Gua berdiri dan mendekat ke arah petugas sipir yang menatap ke arah lembaran kertas di atas meja kerjanya. Dengan kacamata baca yang turun hingga ke hidungnya, ia menatapku, lalu tersenyum.
"Tanda tangan" Ucapnya seraya menyerahkan lembaran kertas dari tangannya dan sebuah pulpen.
Gua meraih pulpen itu dan membubuhkan tanda tangan pada bagian bawah lembaran kertas, kemudian mengembalikannya ke petugas tadi.

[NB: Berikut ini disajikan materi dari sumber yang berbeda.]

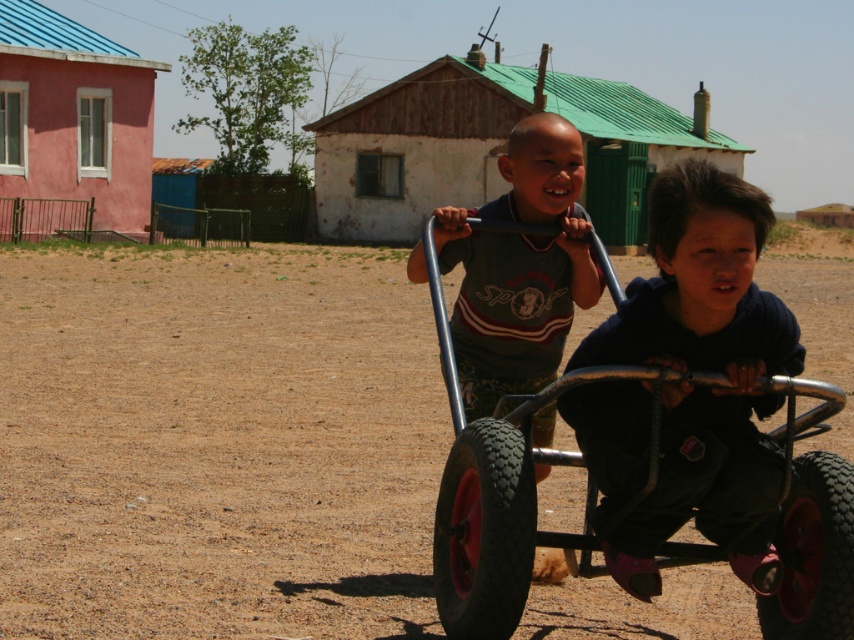 Question: Which of these objects is positioned closest to the metallic matte tricycle at center?

Choices:
 (A) black rubber wheel at lower right
 (B) white painted wood hut at center
 (C) dark blue fleece at center

Answer: (C)

Question: Can you confirm if rubber/textured wheel at lower center is thinner than black rubber wheel at lower right?

Choices:
 (A) yes
 (B) no

Answer: (B)

Question: Which point is farther to the camera?

Choices:
 (A) (817, 541)
 (B) (104, 164)
 (C) (282, 464)
 (D) (847, 563)

Answer: (B)

Question: Does matte gray shirt at center appear over black rubber wheel at lower right?

Choices:
 (A) yes
 (B) no

Answer: (A)

Question: Does dark blue fleece at center come in front of matte gray shirt at center?

Choices:
 (A) no
 (B) yes

Answer: (B)

Question: Among these objects, which one is farthest from the camera?

Choices:
 (A) rubber/textured wheel at lower center
 (B) matte gray shirt at center
 (C) metallic matte tricycle at center

Answer: (B) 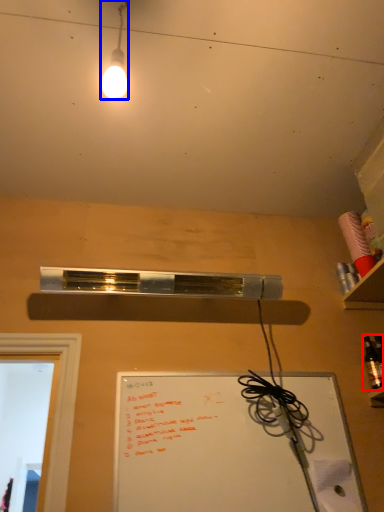 Question: Which of the following is the closest to the observer, bottle (highlighted by a red box) or lamp (highlighted by a blue box)?

Choices:
 (A) bottle
 (B) lamp

Answer: (B) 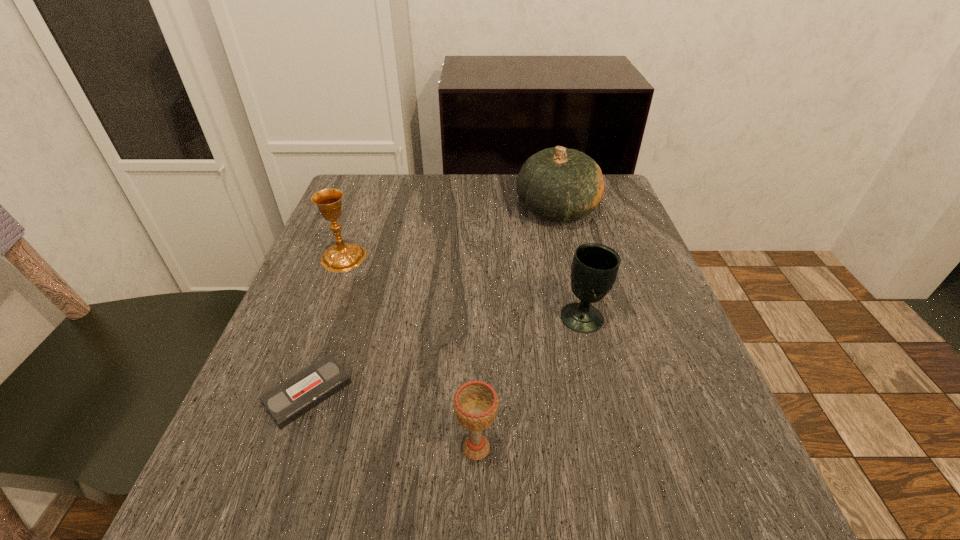 Identify the location of vacant space at the near edge. (507, 510).

Where is `free region at the left edge`? free region at the left edge is located at coordinates (386, 252).

Image resolution: width=960 pixels, height=540 pixels. Identify the location of free space at the right edge of the desktop. (670, 415).

Identify the location of vacant space at the far left corner of the desktop. (369, 203).

In the image, there is a desktop. Identify the location of free space at the far right corner. The width and height of the screenshot is (960, 540). (616, 207).

In the image, there is a desktop. Where is `vacant area at the near right corner`? The width and height of the screenshot is (960, 540). vacant area at the near right corner is located at coordinates (724, 486).

Locate an element on the screen. empty space between the second farthest object and the second nearest chalice is located at coordinates (463, 288).

Where is `free point between the farthest object and the rightmost chalice`? The width and height of the screenshot is (960, 540). free point between the farthest object and the rightmost chalice is located at coordinates (569, 264).

Locate an element on the screen. The image size is (960, 540). vacant region between the third nearest object and the farthest chalice is located at coordinates (463, 288).

Where is `vacant area that lies between the leftmost chalice and the shortest object`? vacant area that lies between the leftmost chalice and the shortest object is located at coordinates (325, 325). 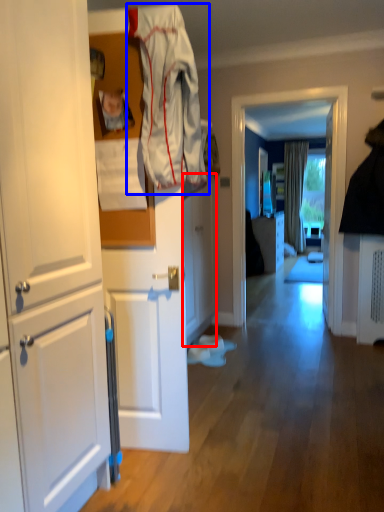 Question: Which of the following is the farthest to the observer, cabinetry (highlighted by a red box) or clothing (highlighted by a blue box)?

Choices:
 (A) cabinetry
 (B) clothing

Answer: (A) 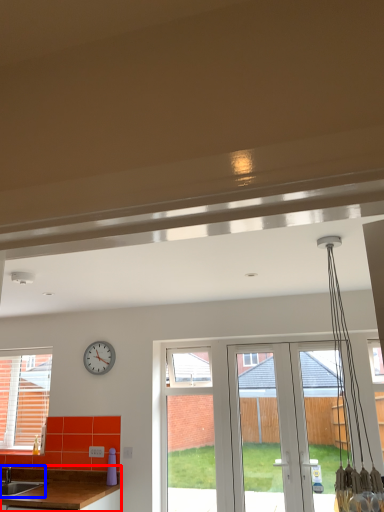 Question: Which of the following is the closest to the observer, countertop (highlighted by a red box) or sink (highlighted by a blue box)?

Choices:
 (A) countertop
 (B) sink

Ia menerima kertas tersebut, memasukkannya ke dalam sebuah map berwarna hijau dan menumpuknya dengan map-map lain yang memiliki warna yang sama. Dengan gerakan yang lambat dan ogah-ogahan, petugas itu menarik laci, mengeluarkan map plastik transaparan yang di dalamnya terlihat beberapa lembar kertas.
"Nih..." Ucapnya seraya menggeser map transparan tersebut ke arah gua.
"Ada yang jemput, Sal? Nggak ada ya?" Tanya si petugas sambil mencari-cari sesuatu dari laci meja kerjanya.
Belum sempat gua menjawab pertanyaannya, ia lalu menyodorkan sebuah kartu nama. Gua meraih kartu nama tersebut, kartu nama berbahan kertas Ivory yang terlihat murahan. Gua mengernyitkan dahi dan mulai membaca tulisan pada kartu tersebut.
'Jaya Teknik' Gua membaca tulisan paling besar pada kartu tersebut, disusul informasi nomor telepon dan alamat di bagian bawahnya.
"Kang Jaya?" Tanya gua ke petugas itu.
"Iya. Kamu kesana aja, biasanya anak-anak yang baru 'keluar' diajak kerja sama dia" Tambah si petugas sambil tetap menatap ke arah gua.
"Oh..." Gua memberi respon singkat.
Petugas itu berdiri, mengulurkan tangannya. Gua menyambut dan menjabat tangannya.
"Hati-hati ya, Sal. Pokoknya jangan sampe kamu balik kesini lagi" Ucapnya, masih sambil menjabat tangan gua.
"Iya Pak Didi" Jawabku, kemudian bersiap pergi.
Sementara aku pergi, terdengar Pak Didi kembali memanggil nama lain. Seorang petugas menghampiri, membimbing gua melewati lorong berliku yang berpagar tinggi. Hingga akhirnya, kami tiba di sebuah pintu besi berukuran besar. Petugas itu, menekan tombol pada sisi pintu, menimbulkan bunyi meraung keras disusul suara 'cklek' dan pintu otomatis terbuka.
Petugas itu membuka pintu lebar-lebar dan mempersilahkan gua untuk keluar.
---
Spoiler for Prolog:
Sebuah ruangan dengan atap tinggi, tanpa dinding dan riuh rendah dari para pengunjung yang tengah mengantri untuk membesuk keluarganya ditambah kerasnya pengumuman dari pelantang suara di ruang semi terbuka itu menyambut gua.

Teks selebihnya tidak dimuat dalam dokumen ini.